Nevermind the old image of the plagiarist as the freshman who turns in a composition in his girlfriend's handwriting. Today's cheat can search the Web for essays and background information on an assignment topic and swipe others' ideas straight out of a browser window, cutting and pasting various sources together in a montage of stolen prose. Worse yet, the cheat can buy his term paper from an online mill, complete with title page and properly formatted references. Beyond the issues of cheating, these incidents constitute laziness, contempt for others' rights and an intellectual failure that vacates the reason for and the act of learning.
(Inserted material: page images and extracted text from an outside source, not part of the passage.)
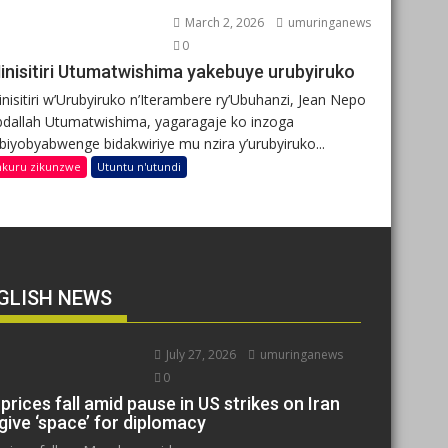
March 2, 2026
umuringanews
0
inisitiri Utumatwishima yakebuye urubyiruko
nisitiri w’Urubyiruko n’Iterambere ry’Ubuhanzi, Jean Nepo
dallah Utumatwishima, yagaragaje ko inzoga
ibiyobyabwenge bidakwiriye mu nzira y’urubyiruko...
nkuru zikunzwe
Utuntu n'utundi
GLISH NEWS
July 27, 2026
umuringanews
0
 prices fall amid pause in US strikes on Iran
give ‘space’ for diplomacy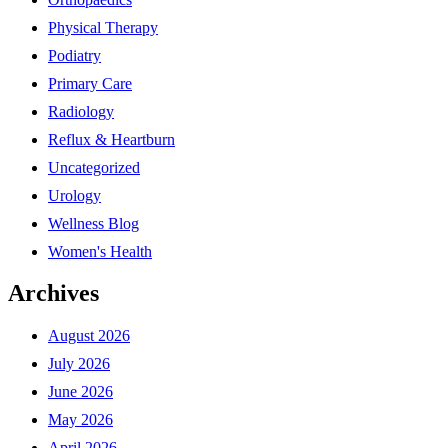
Physical Therapy
Podiatry
Primary Care
Radiology
Reflux & Heartburn
Uncategorized
Urology
Wellness Blog
Women's Health
Archives
August 2026
July 2026
June 2026
May 2026
April 2026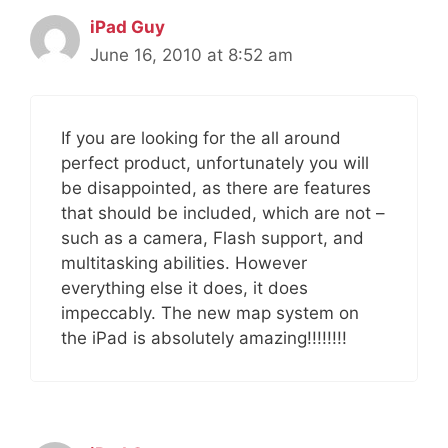
iPad Guy
June 16, 2010 at 8:52 am
If you are looking for the all around
perfect product, unfortunately you will
be disappointed, as there are features
that should be included, which are not –
such as a camera, Flash support, and
multitasking abilities. However
everything else it does, it does
impeccably. The new map system on
the iPad is absolutely amazing!!!!!!!!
In response to the pervasiveness of online plagiarism, university professors must exercise more than a little vigilance to avoid allowing fraud to pass undetected. Some plagiarism comes to light simply because the plagiarist steals material far beyond her innate writing ability. The student who typically writes stilted, unimaginative prose but who suddenly turns in a well-written paper filled with lively ideas raises an immediate red flag in the professor's mind. While it may be time consuming to plug passage after passage of an essay into a search engine, looking for purloined prose one paragraph at a time, today's Web-based resources include plagiarism detectors that can accept an entire essay in one upload and return a reliable report on the writing's legitimacy.
Students aren't the only plagiarists on campus. Some professors use their graduate assistants' research results in scientific papers without fully and correctly crediting their sources. Others commit the same forms of unattributed citation or idea theft in their publications for which they would give a student a failing grade. From laziness to the age-old pressure to publish or perish, professors are human, too, and just as able to cheat as any student. Assuming or asserting that professors are exempt from plagiarism is naive, if not arrogant.
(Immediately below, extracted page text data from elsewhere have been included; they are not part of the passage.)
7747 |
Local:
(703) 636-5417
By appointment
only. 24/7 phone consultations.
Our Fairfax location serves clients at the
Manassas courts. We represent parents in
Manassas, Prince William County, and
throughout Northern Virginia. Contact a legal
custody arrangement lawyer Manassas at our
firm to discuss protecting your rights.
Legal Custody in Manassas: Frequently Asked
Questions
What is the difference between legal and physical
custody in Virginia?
Rather than focus solely on detection and punishment of plagiarism, at least where student work is concerned, professors can take steps to reduce the temptation to cheat or the opportunities to do so. Many students are unprepared for the creation of a college-level semester paper. Professors who break the task up into smaller interim assignments reduce the risk that students simply go on the Web and pay for prose. Students who plagiarize usually are unprepared to discuss the work they've turned in. Professors who invite suspected plagiarists for an appointment during office hours and privately ask them to talk their way through the ideas they supposedly have expressed will find out soon enough whether the work is authentic. Above all, refusing to condone plagiarism at any level sends a clear message that no one is exempt from scrutiny, regardless of credentials, degrees, honors, awards or status.